Maybe Peter Cheese is on to something when he suggests that we’ve had enough of the five- day week.

Even as I write that I feel a touch hypocritical. The expression ‘physician heal thyself’ comes to mind. If anyone has put his work before everything else it’s yours truly.

My defence is that I didn’t really have much choice when I was young.

The money I earned from my jobs as a paper boy and delivery boy when I was in school helped boost the fragile family finances and kids like me had never heard of ‘gap years’ for the very good reason that university wasn’t an option. We left school at 15 and started work the next week.

But I did have plenty of options as I grew older and my career started picking up apace. By the time I was 25 I was working for the BBC (my fifth job) and starting to get sent on foreign reporting assignments.

A couple of years later a life-changing offer came. Would I move to New York and set up a TV news bureau? I’d be away for about three months.

The answer should have been thanks but no thanks. We’d just had our second child and moved to an old house badly in need of renovation. My wife was completely supportive. She always was.

She clearly needed me at home but she didn’t want to stand in the way of my career. So I said yes.

Three months was to become six years and my family came out to join me. But for all I saw of them they might almost have stayed in Britain.

My ‘patch’ was not just the States but the entire Americas, north and south, and I spent more time on planes and in hotels than I did with my family.

Eventually I told my boss I’d had enough and wanted to come home. He agreed.

But then the government in South Africa announced that they would let the BBC set up a TV news bureau in Johannesburg for the first time. He asked me to go there instead.

My wife’s reaction this time was a little cooler, but I talked her into it. After all, that was where the really big news was happening: not just apartheid in South Africa but the war in Rhodesia.

No self-respecting journalist could possibly turn down such an offer. But what about a self-respecting husband and father?
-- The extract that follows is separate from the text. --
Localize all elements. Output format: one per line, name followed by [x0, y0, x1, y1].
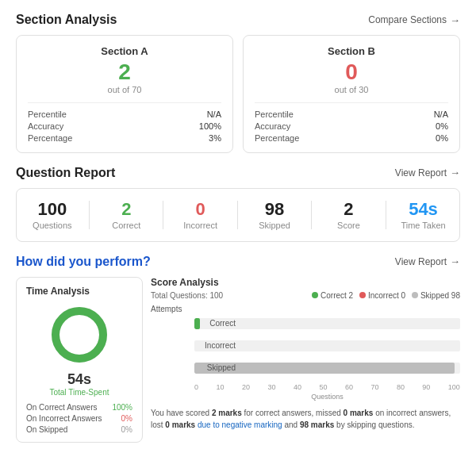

I tried to persuade myself that the family were thoroughly enjoying their lives abroad and it was me who was missing out.

I recall in sharp detail going off on one trip when my daughter was a baby. When I returned she had learned to walk. She was a toddler. I had missed that wonderful transition. That’s something you never get back.

And anyway the boss had promised me that when we did finally come home I’d have limitless time with my family because he wanted me to read the news. No foreign travel. No panic phone call on Christmas Eve because of an earthquake in Nicaragua.

But again he changed his mind. He asked me to stay on the road and become ‘world correspondent’. All the big stories would be mine. So yet again I agreed.

I stuck with it for a year, during which I was away from home for about eight months, and then finally the boss made good on his promise. I became presenter of the Nine O’Clock News.

But by then it was too late. My marriage was in ruins and my children were no longer children. They had effectively grown up without their father.

Do I regret that? It’s a question I’ve asked myself a thousand times — and in one important respect, I do.

In the early days my motivation was the financial security for my family that I’d never had as a child. But then the job had taken over. I chose to put my work first. I wasn’t working to live. I was living to work.

Obviously I recognise how phenomenally lucky I’ve been and I know I’m not typical. Then again, nobody is — except that we all need both work and leisure. It’s finding the balance.

Nearly a century ago the great economist, John Maynard Keynes, predicted that by now we would all be so rich we’d only need to work about 15 per cent of the time and could devote the rest to ‘living’.

He was dead right about us getting richer. In fact, we’ve exceeded his expectations. He was dead wrong about the balance between work and ‘living’.

But perhaps it’s just a question of time.